Myth/Fact: locs are untidy…Definitely a myth. Locs can be neat too but there are those who want to ‘free form begin’ their locs by just letting their hair do its own thing and grow in any shape and size. Alternatively, combing the parts on the locs with growth can help ensure neatness and evenness. I personally prefer neater looking hair than ‘free form’ locs.
Q7. MYTH|FACT you have to cut your hair if you don’t want locs anymore?
You do not have to cut off your locs to achieve loose natural hair again. It is possible to comb out the locs using water and conditioner. This helps soften them. However, I personally would advise not to do this as the hair is weak. My advice is cut it off and start afresh to achieve the healthy hair we would all like. Alternatively, if you prefer not to cut off all your hair, once you are ready to stop your lock journey, you could always let the roots grow out and not relock it after washing then cut off the locked parts, you’ll be left with a cute tiny fro to begin with on your next journey😊
Q8. What’s your go-to hairstyle and how do you achieve it?
At times I go all out when it comes to styling but sometimes I am just plain lazy. My go to syle is the bun…top knot, side, big, braided, messy..all kinds of buns. This also ensures your neck gets a break from the constant rubbing of hair especially in the summer time. It also looks very rich and polished. A bun is simply done by holding up all or some of your hair in a pony tail and twisting the hair around itself.
I also enjoy playing around with scarfs!
Q9. Have you got any #favourite hair products or regiments so far?
Like I mentioned I do not use a lot of product, I like to keep it simple. I use a simple styling gel called ‘stylin dredzs’ and the coconut oil I use is the one from Kentaste which is good for cooking and the skin as well. My shampoo of choice is the Cream of Nature sulphate free shampoo as it does not dry out the hair. All these can be sourced from any local leading supermarket in Kenya, such as Nakumatt.
Q10. Have you got a locked hair #Tip or #Trick?
– Spritz the front and back of your hair with water and relock it. This helps achieve a fresh look even when the middle of your might not be. This is especially good with styling buns or anything fancy when you have somewhere to go.

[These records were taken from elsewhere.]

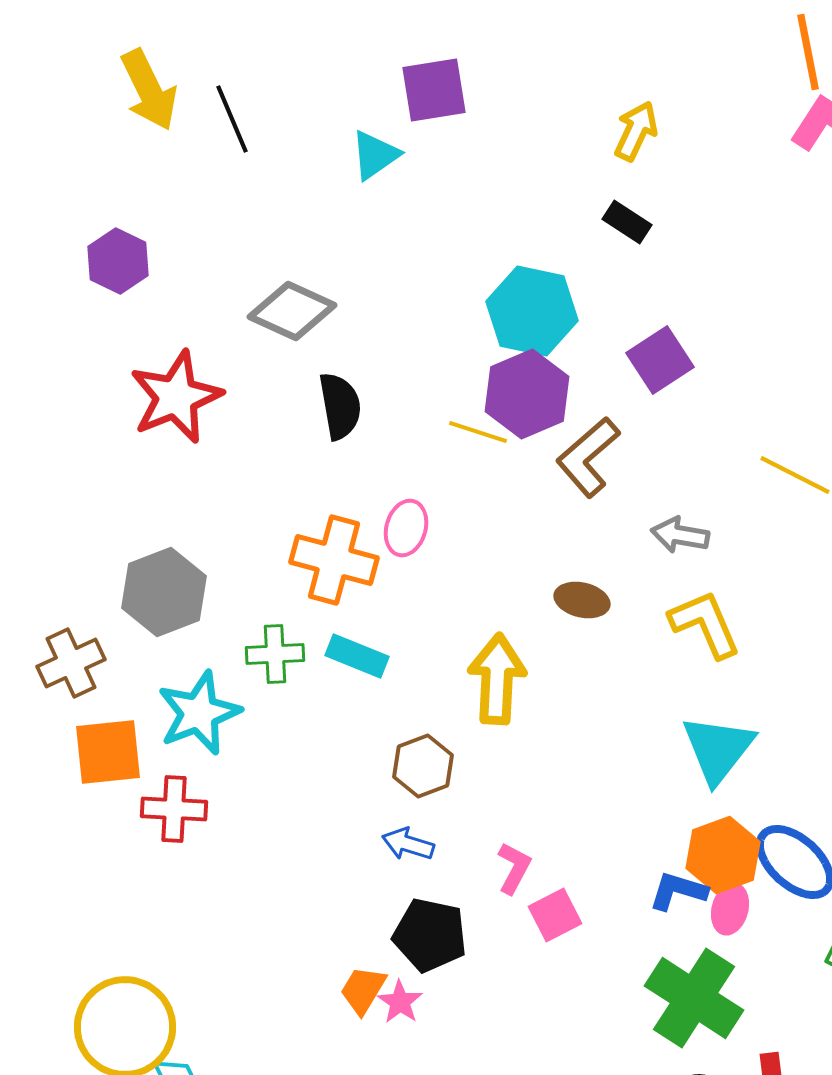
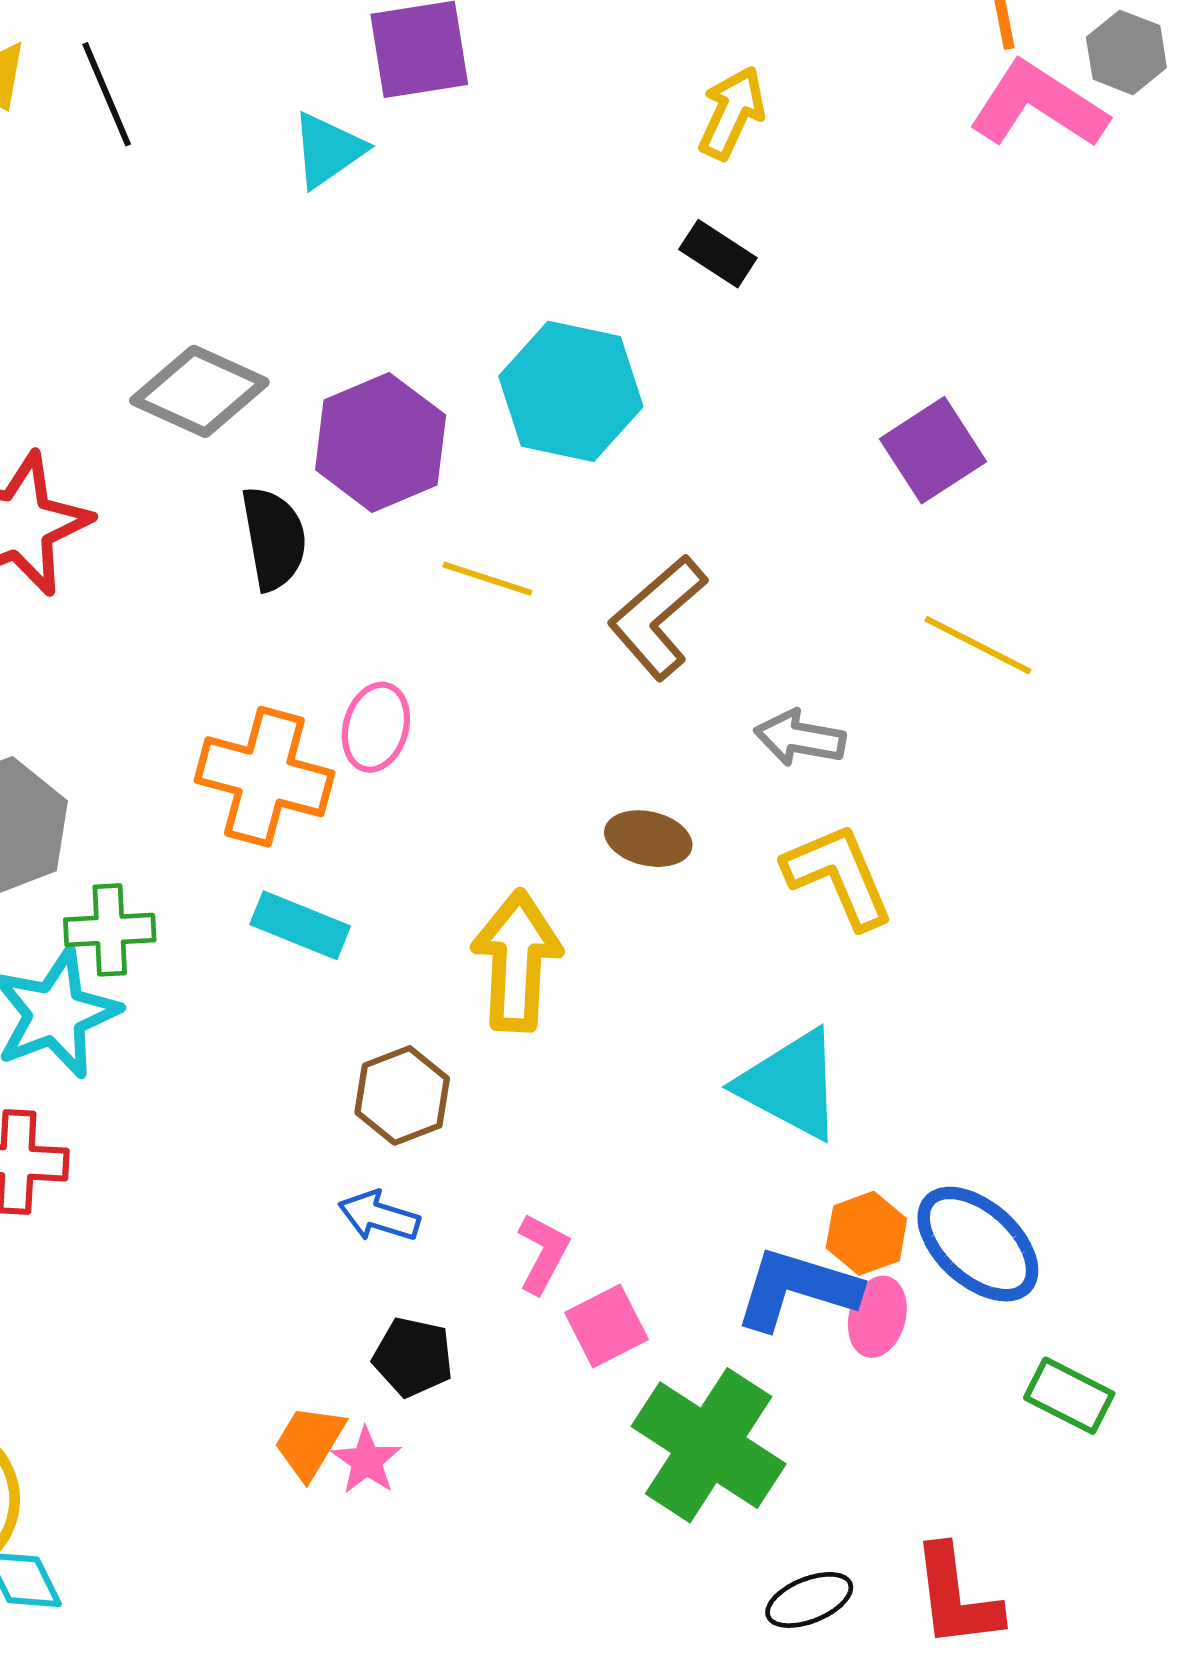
purple square: (660, 360) -> (933, 450), moved
purple hexagon: (527, 394) -> (381, 442), moved
green cross: (275, 654) -> (110, 930), moved
cyan triangle: (718, 749) -> (791, 1085), moved, turned -40
orange hexagon: (723, 855) -> (866, 1233), size x0.7
blue L-shape: (678, 891) -> (797, 1289), size x1.4
black pentagon: (430, 935) -> (413, 1357), size x0.7
green cross: (694, 998) -> (709, 1445), moved

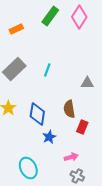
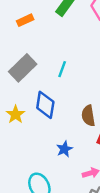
blue diamond: (37, 114) -> (45, 105), moved

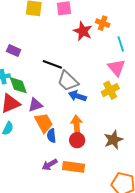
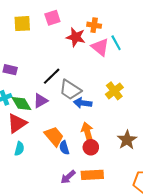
black line: (52, 64) -> (52, 76), turned -54
pink triangle: (116, 68) -> (100, 47), moved
purple triangle: (35, 105) -> (41, 101), moved

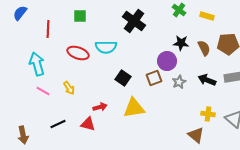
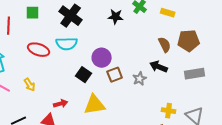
green square: (80, 16) -> (33, 13), moved
black cross: (134, 21) -> (71, 16), moved
black star: (181, 43) -> (116, 17), moved
purple circle: (167, 61) -> (102, 58), moved
black arrow: (207, 80) -> (159, 67), moved

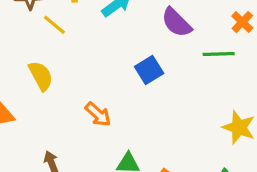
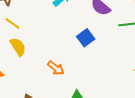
yellow line: (54, 25) -> (12, 23), moved

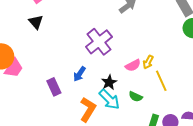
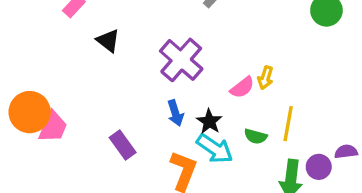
black triangle: (36, 22) -> (108, 41), moved
blue arrow: (79, 74) -> (175, 113), moved, turned -42
yellow line: (161, 81) -> (288, 124), moved, turned 45

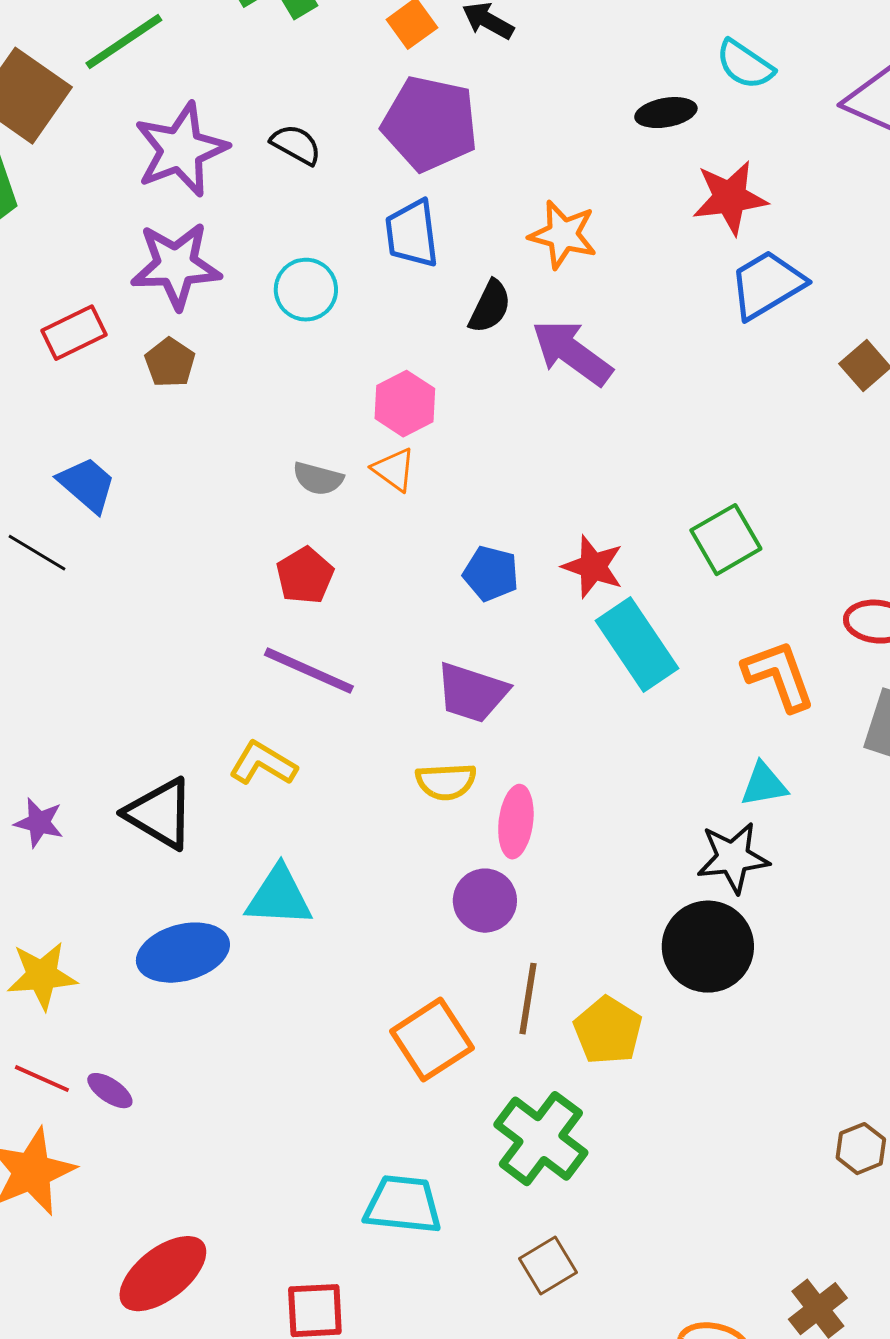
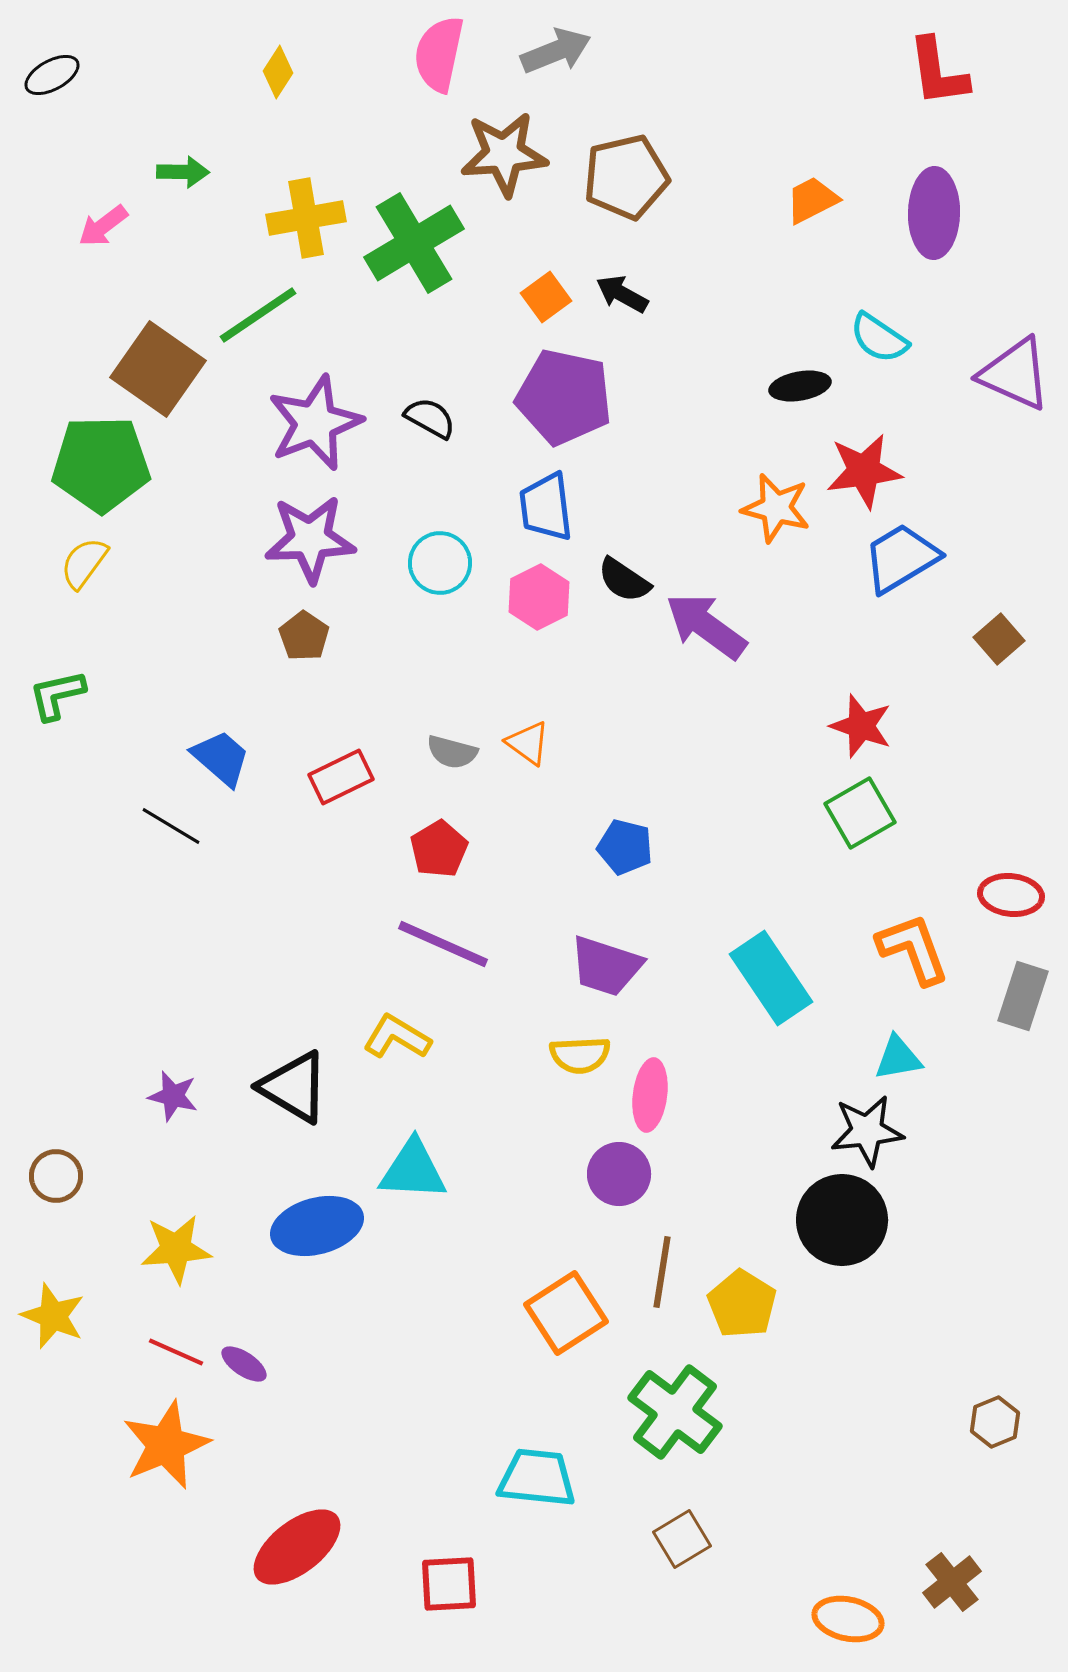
orange star: (563, 235) -> (776, 508), moved
black semicircle: (490, 307) -> (624, 580), turned 98
red rectangle: (74, 333) -> (341, 777), moved
pink hexagon: (405, 404) -> (539, 597), moved
red star: (593, 567) -> (861, 726), moved
cyan rectangle: (637, 645) -> (771, 978), moved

-For thinning locks, you can use black thread to sew it and it will look better. I sew it with a needle and thread, then bind the thread around the loc for a fuller look. The thread should match the colour of your locs for a better finish. Another option is the use of loc beads to hide the thread once you sew it, add a loc bead to hide it 😊
– Avoid pressure on your temples as this will cause balding. Give your scalp a break and avoid styling or relocking sometimes to let your scalp breathe
-Cover up your hair as much as you can. This ensures no lint or dirt is attracted to your locs. Especially at night, cover up your locks with a satin/silk scarf as this will not use up the moisture on your hair and dry it up.
-YouTube is your friend. People are so creative and happy to share information on styling and tips and tricks, you should take advantage of this. I especially enjoy junglebarbie and Keisha Chermaine’s channel.
Q11. MYTH|FACT locks can’t be washed!
To those who ask this, I ask a question back… Do you wash your hair? Be it braids, be it chemical, be it natural, be it a weave, be it a box cut?
Then locs are washed too. The notion that people with locs do not wash their hair is a fallacy.
I have mentioned a bit about the journey and what I faced especially in the corporate world. However, all in all, I love my locs and I love how much they have grown over the years. They are part of me and they bring me joy.